Records from a collection

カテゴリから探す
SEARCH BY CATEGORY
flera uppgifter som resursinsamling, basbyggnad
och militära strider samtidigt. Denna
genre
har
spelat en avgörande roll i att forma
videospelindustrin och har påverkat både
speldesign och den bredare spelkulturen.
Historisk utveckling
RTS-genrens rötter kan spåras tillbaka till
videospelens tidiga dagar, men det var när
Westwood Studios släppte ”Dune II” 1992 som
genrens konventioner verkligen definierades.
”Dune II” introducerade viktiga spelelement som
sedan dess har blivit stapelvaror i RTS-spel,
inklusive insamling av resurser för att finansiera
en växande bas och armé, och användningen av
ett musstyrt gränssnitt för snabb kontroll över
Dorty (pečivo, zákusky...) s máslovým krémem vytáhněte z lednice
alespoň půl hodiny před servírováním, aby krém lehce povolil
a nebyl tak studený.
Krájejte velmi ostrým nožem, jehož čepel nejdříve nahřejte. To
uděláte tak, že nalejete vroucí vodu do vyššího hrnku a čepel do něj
* * *
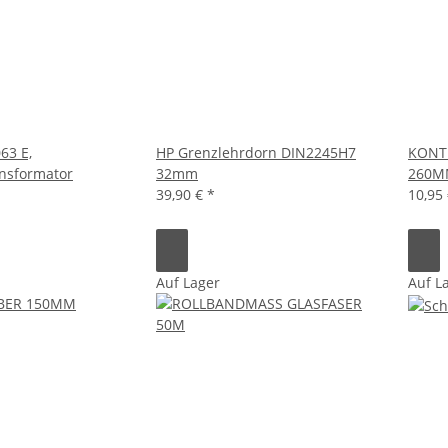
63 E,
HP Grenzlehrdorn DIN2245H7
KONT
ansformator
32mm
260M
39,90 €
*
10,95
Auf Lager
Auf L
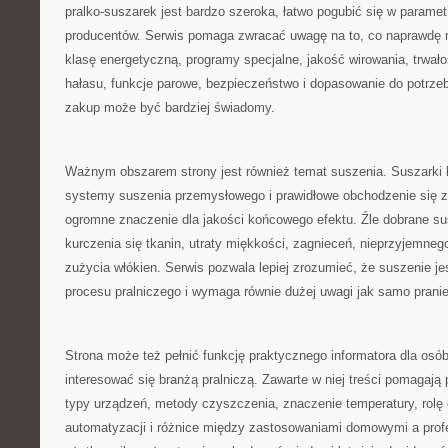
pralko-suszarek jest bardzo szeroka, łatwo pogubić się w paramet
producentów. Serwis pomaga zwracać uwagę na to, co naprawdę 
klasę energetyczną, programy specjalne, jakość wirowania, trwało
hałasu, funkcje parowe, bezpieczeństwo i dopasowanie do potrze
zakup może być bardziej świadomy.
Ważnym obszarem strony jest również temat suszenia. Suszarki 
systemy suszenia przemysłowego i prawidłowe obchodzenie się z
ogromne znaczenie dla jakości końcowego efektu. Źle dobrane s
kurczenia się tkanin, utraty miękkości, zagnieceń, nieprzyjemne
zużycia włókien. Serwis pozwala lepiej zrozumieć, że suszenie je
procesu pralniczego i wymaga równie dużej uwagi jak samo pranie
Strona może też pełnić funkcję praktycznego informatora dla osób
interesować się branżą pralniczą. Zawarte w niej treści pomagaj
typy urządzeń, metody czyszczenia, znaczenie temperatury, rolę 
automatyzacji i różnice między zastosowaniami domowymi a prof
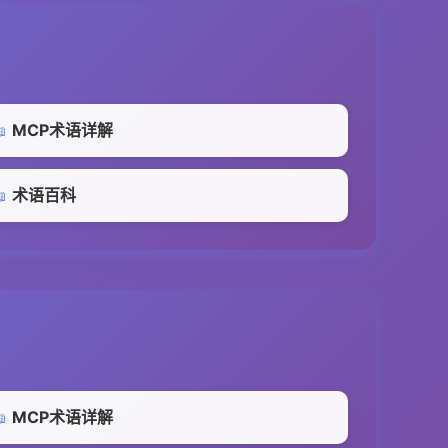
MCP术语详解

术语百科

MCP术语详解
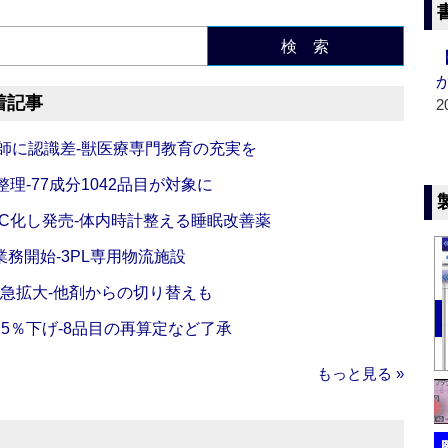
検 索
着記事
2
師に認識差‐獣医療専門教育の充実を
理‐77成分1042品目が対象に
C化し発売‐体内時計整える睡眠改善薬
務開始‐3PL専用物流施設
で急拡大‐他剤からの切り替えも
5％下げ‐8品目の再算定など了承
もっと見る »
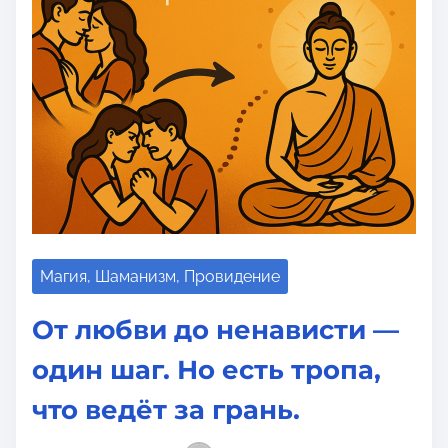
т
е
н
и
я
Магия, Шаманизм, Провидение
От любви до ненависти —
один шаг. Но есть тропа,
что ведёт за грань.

-- What the task requires --
Find the word "suszenia" in the entries. Copy each line that holds it.

-- Your response --
Ważnym obszarem strony jest również temat suszenia. Suszarki 
systemy suszenia przemysłowego i prawidłowe obchodzenie się z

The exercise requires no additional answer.